PoDoFo does not provide a means to easily extract text from a document, but it is not hard to do.
Load a document into a PdfMemDocument
:
PoDoFo::PdfMemDocument pdf("mydoc.pdf");
Iterate over each page:
for (int pn = 0; pn < pdf.GetPageCount(); ++pn) {
PoDoFo::PdfPage* page = pdf.GetPage(pn);
Iterate over all the PDF commands on that page:
PoDoFo::PdfContentsTokenizer tok(page);
const char* token = nullptr;
PoDoFo::PdfVariant var;
PoDoFo::EPdfContentsType type;
while (tok.ReadNext(type, token, var)) {
switch (type) {
case PoDoFo::ePdfContentsType_Keyword:
// process token: it contains the current command
// pop from var stack as necessary
break;
case PoDoFo::ePdfContentsType_Variant:
// process var: push it onto a stack
break;
default:
// should not happen!
break;
}
}
}
The "process token" & "process var" comments is where it gets a little more complex. You are given raw PDF commands to process. Luckily, if you're not actually rendering the page and all you want is the text, you can ignore most of them. The commands you need to process are:
BT
, ET
, Td
, TD
, Ts
, T
, Tm
, Tf
, "
, '
, Tj
and TJ
The BT
and ET
commands mark the beginning and end of a text stream, so you want to ignore anything that's not between a BT
/ET
pair.
The PDF language is RPN based. A command stream consists of values which are pushed onto a stack and commands which pop values off the stack and process them.
The "
, '
, Tj
and TJ
commands are the only ones which actually generate text. "
, '
and Tj
return a single string. Use var.IsString()
and var.GetString()
to process it.
TJ
returns an array of strings. You can extract each one with:
if (var.isArray()) {
PoDoFo::PdfArray& a = var.GetArray();
for (size_t i = 0; i < a.GetSize(); ++i)
if (a[i].IsString())
// do something with a[i].GetString()
The other commands are used to determine when to introduce a line break. "
and '
also introduce line breaks. Your best bet is to download the PDF spec from Adobe and look up the text processing section. It explains what each command does in more detail.

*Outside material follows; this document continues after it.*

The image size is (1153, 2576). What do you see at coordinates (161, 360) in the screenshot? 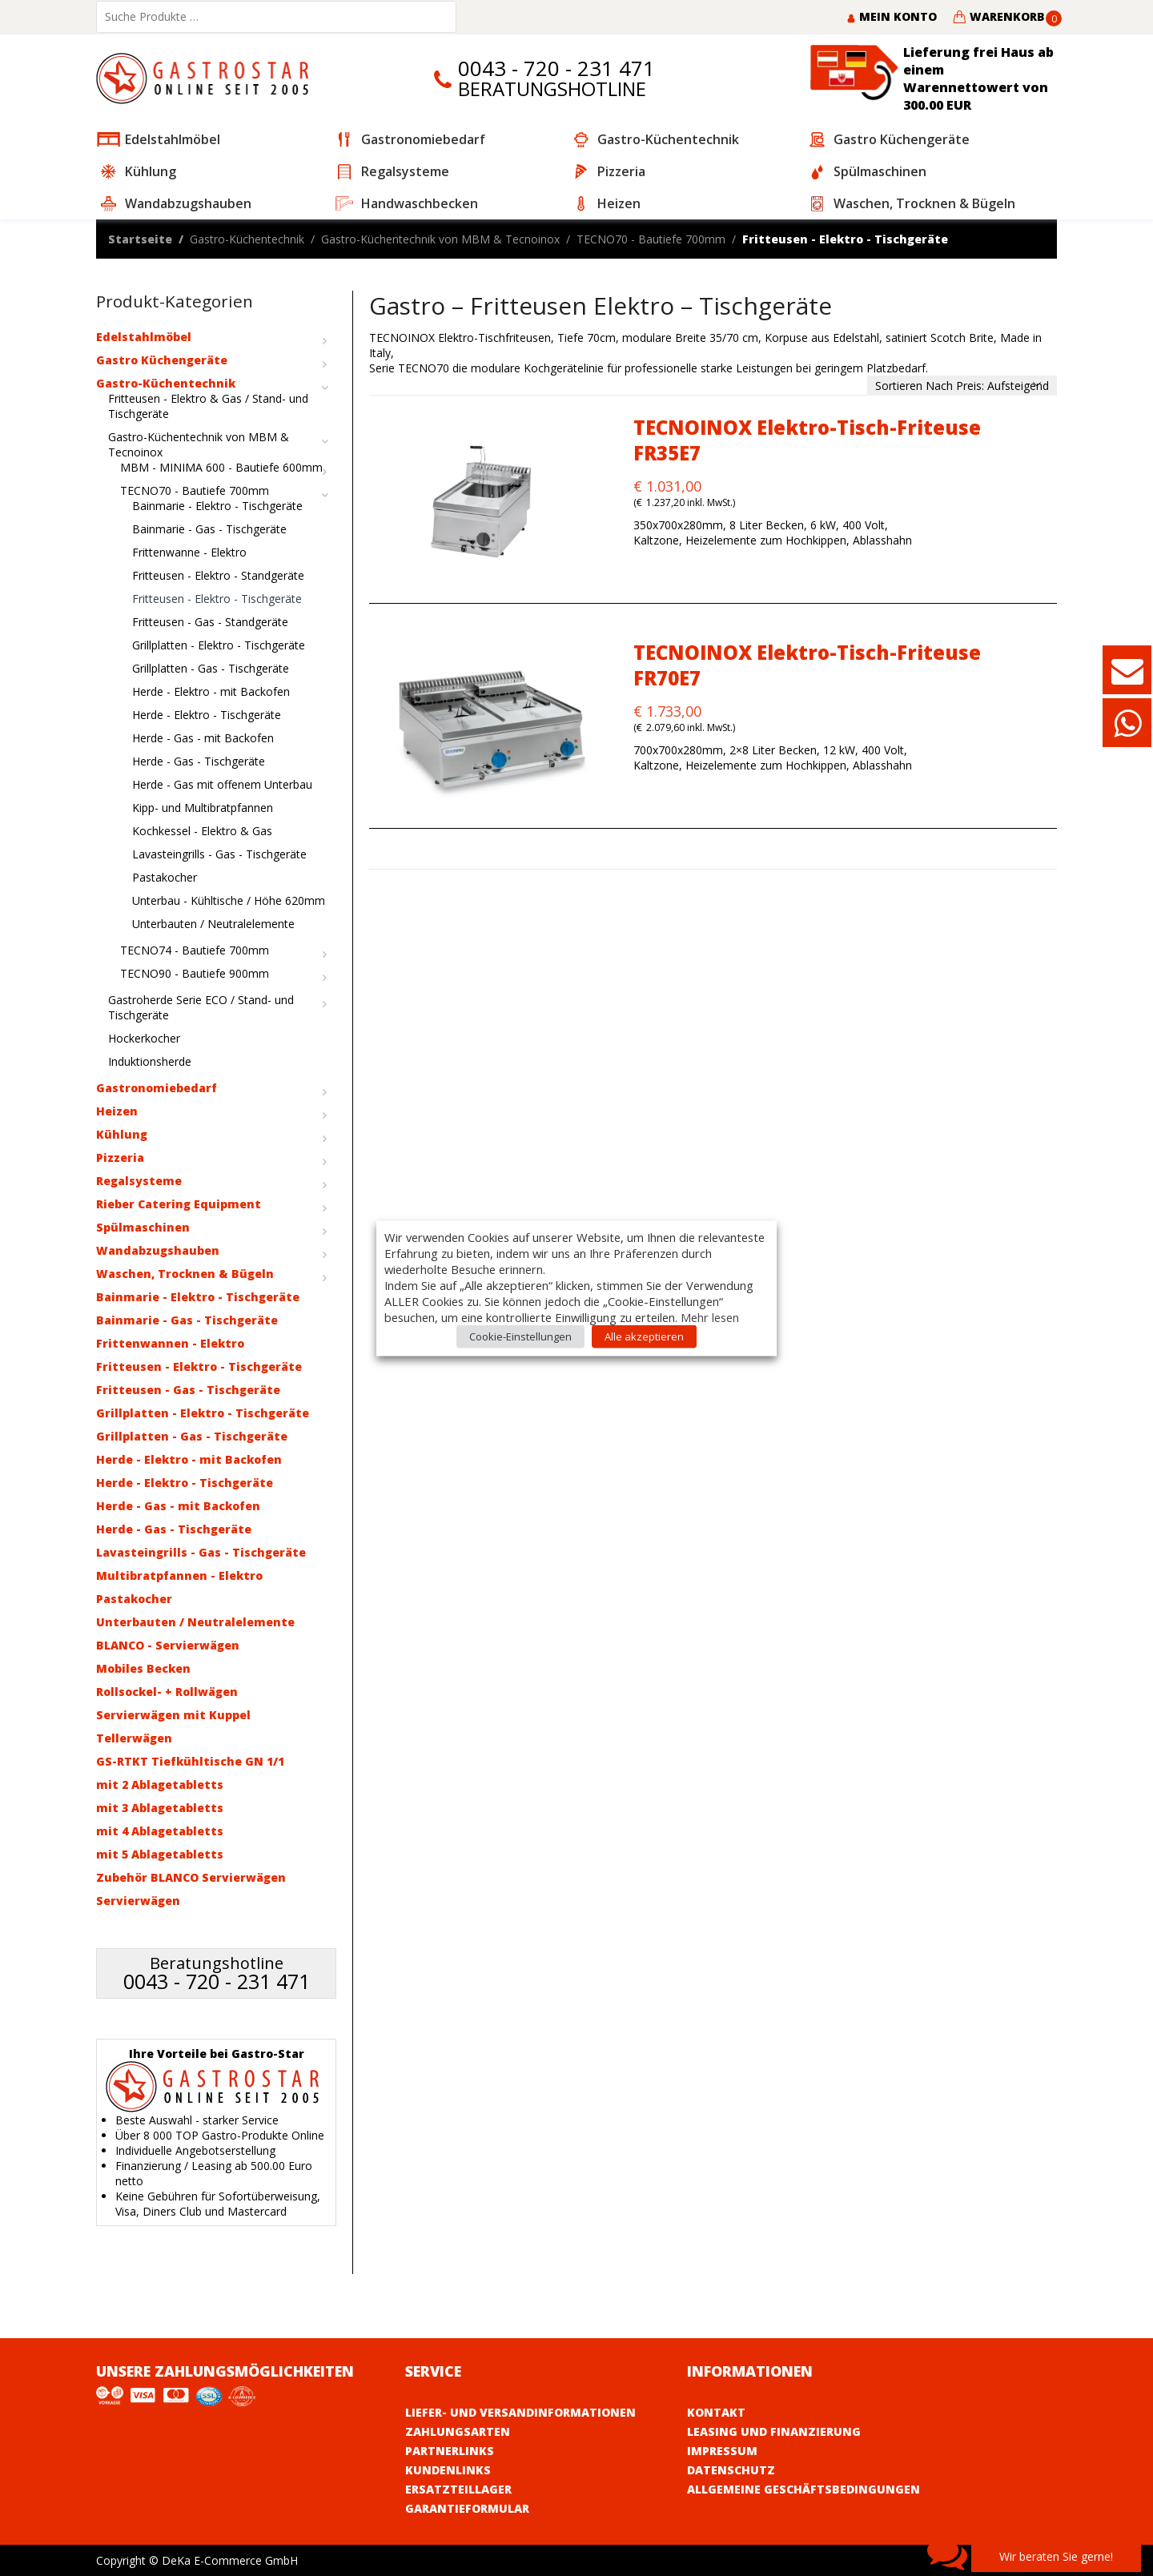
I see `Gastro Küchengeräte` at bounding box center [161, 360].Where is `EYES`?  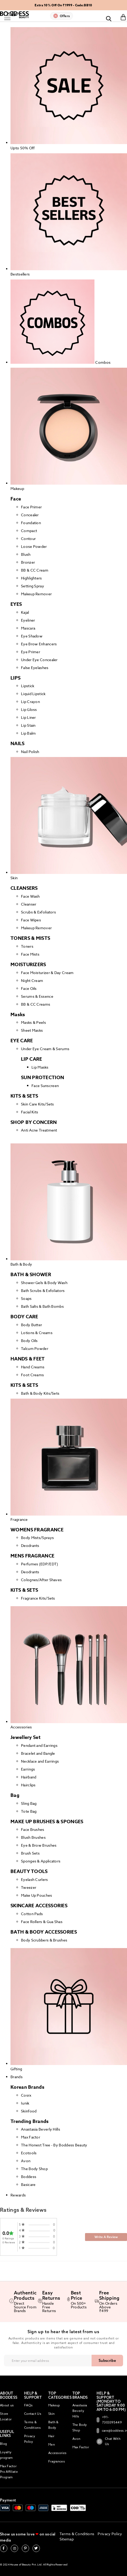
EYES is located at coordinates (16, 604).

I found it very helpful to write a small program which takes a PDF file and dumps out the command stream for each page.
Note: If all you're doing is extracting raw text with no positioning information, you don't actually need to maintain a stack of var
values. All the text rendering commands have, at most, one parameter. You can simply assume that the last value in var
contains the parameter for the current command.